◆ Problem to solve
Would you reproduce, word for word, only the lines running from the top of the data through the line containing "Je zou ook kunnen houden van …", and none of the pictures?

-- Input data follows --

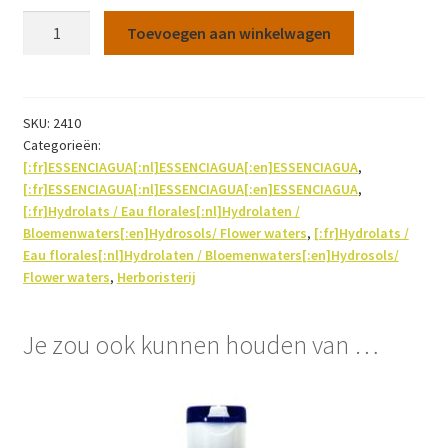
Hydrolaat
Toevoegen aan winkelwagen
Cipres
Bio
250ml
aantal
SKU:
2410
Categorieën:
[:fr]ESSENCIAGUA[:nl]ESSENCIAGUA[:en]ESSENCIAGUA
,
[:fr]ESSENCIAGUA[:nl]ESSENCIAGUA[:en]ESSENCIAGUA
,
[:fr]Hydrolats / Eau florales[:nl]Hydrolaten /
Bloemenwaters[:en]Hydrosols/ Flower waters
,
[:fr]Hydrolats /
Eau florales[:nl]Hydrolaten / Bloemenwaters[:en]Hydrosols/
Flower waters
,
Herboristerij
Je zou ook kunnen houden van …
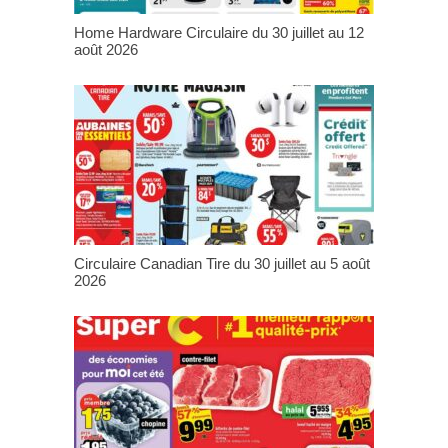
Home Hardware Circulaire du 30 juillet au 12
août 2026
Circulaire Canadian Tire du 30 juillet au 5 août
2026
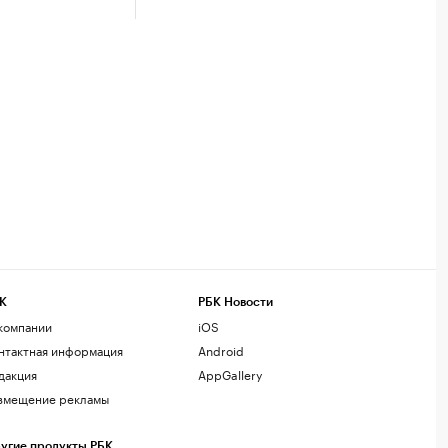
К
РБК Новости
компании
iOS
нтактная информация
Android
дакция
AppGallery
змещение рекламы
угие продукты РБК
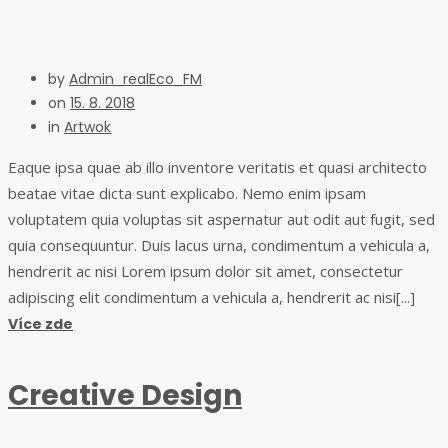
by
Admin_realEco_FM
on
15. 8. 2018
in
Artwok
Eaque ipsa quae ab illo inventore veritatis et quasi architecto
beatae vitae dicta sunt explicabo. Nemo enim ipsam
voluptatem quia voluptas sit aspernatur aut odit aut fugit, sed
quia consequuntur. Duis lacus urna, condimentum a vehicula a,
hendrerit ac nisi Lorem ipsum dolor sit amet, consectetur
adipiscing elit condimentum a vehicula a, hendrerit ac nisi[...]
Více zde
Creative Design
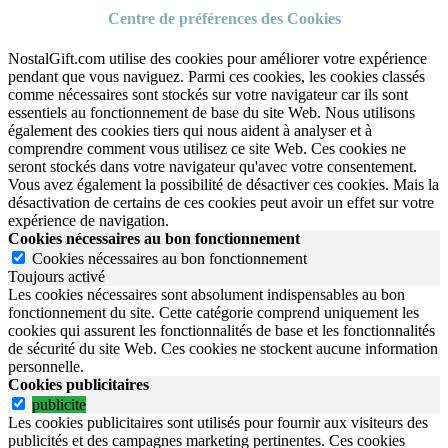
Centre de préférences des Cookies
NostalGift.com utilise des cookies pour améliorer votre expérience
pendant que vous naviguez. Parmi ces cookies, les cookies classés
comme nécessaires sont stockés sur votre navigateur car ils sont
essentiels au fonctionnement de base du site Web. Nous utilisons
également des cookies tiers qui nous aident à analyser et à
comprendre comment vous utilisez ce site Web. Ces cookies ne
seront stockés dans votre navigateur qu'avec votre consentement.
Vous avez également la possibilité de désactiver ces cookies. Mais la
désactivation de certains de ces cookies peut avoir un effet sur votre
expérience de navigation.
Cookies nécessaires au bon fonctionnement
Cookies nécessaires au bon fonctionnement
Toujours activé
Les cookies nécessaires sont absolument indispensables au bon
fonctionnement du site.
Cette catégorie comprend uniquement les
cookies qui assurent les fonctionnalités de base et les fonctionnalités
de sécurité du site Web.
Ces cookies ne stockent aucune information
personnelle.
Cookies publicitaires
publicite
Les cookies publicitaires sont utilisés pour fournir aux visiteurs des
publicités et des campagnes marketing pertinentes. Ces cookies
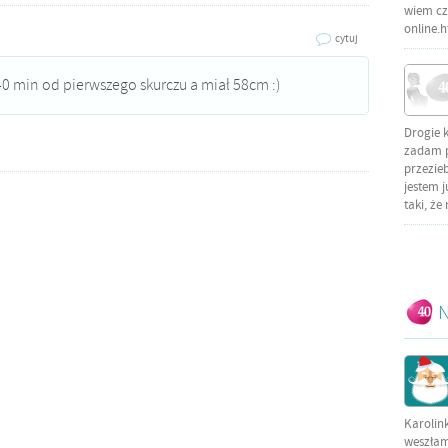
wiem czy
online.
cytuj
 40 min od pierwszego skurczu a miał 58cm :)
Drogie 
zadam py
przezieb
jestem j
taki, że
N
Karolin
weszłam 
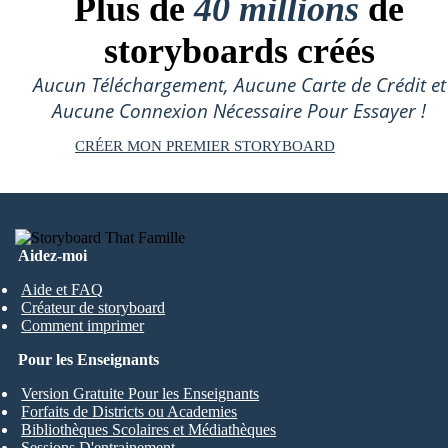
Plus de
40 millions
de
storyboards créés
Aucun Téléchargement, Aucune Carte de Crédit et
Aucune Connexion Nécessaire Pour Essayer !
CRÉER MON PREMIER STORYBOARD
Aidez-moi
Aide et FAQ
Créateur de storyboard
Comment imprimer
Pour les Enseignants
Version Gratuite Pour les Enseignants
Forfaits de Districts ou Academies
Bibliothèques Scolaires et Médiathèques
Sessions D'entrainement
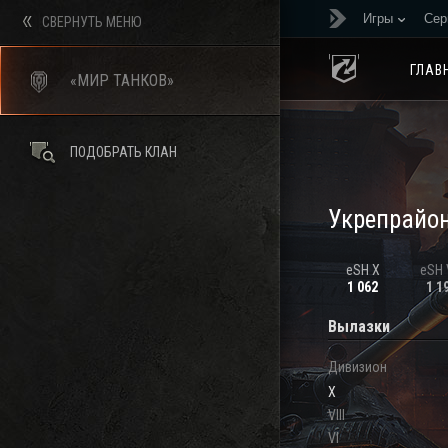
Игры
Сер
СВЕРНУТЬ МЕНЮ
ГЛАВ
«МИР ТАНКОВ»
ПОДОБРАТЬ КЛАН
Укрепрайо
eSH X
eSH V
1 062
1 1
Вылазки
Дивизион
X
VIII
VI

-- Input data concluded --

◆ Solved problem
Hydrolaat
Toevoegen aan winkelwagen
Cipres
Bio
250ml
aantal
SKU:
2410
Categorieën:
[:fr]ESSENCIAGUA[:nl]ESSENCIAGUA[:en]ESSENCIAGUA
,
[:fr]ESSENCIAGUA[:nl]ESSENCIAGUA[:en]ESSENCIAGUA
,
[:fr]Hydrolats / Eau florales[:nl]Hydrolaten /
Bloemenwaters[:en]Hydrosols/ Flower waters
,
[:fr]Hydrolats /
Eau florales[:nl]Hydrolaten / Bloemenwaters[:en]Hydrosols/
Flower waters
,
Herboristerij
Je zou ook kunnen houden van …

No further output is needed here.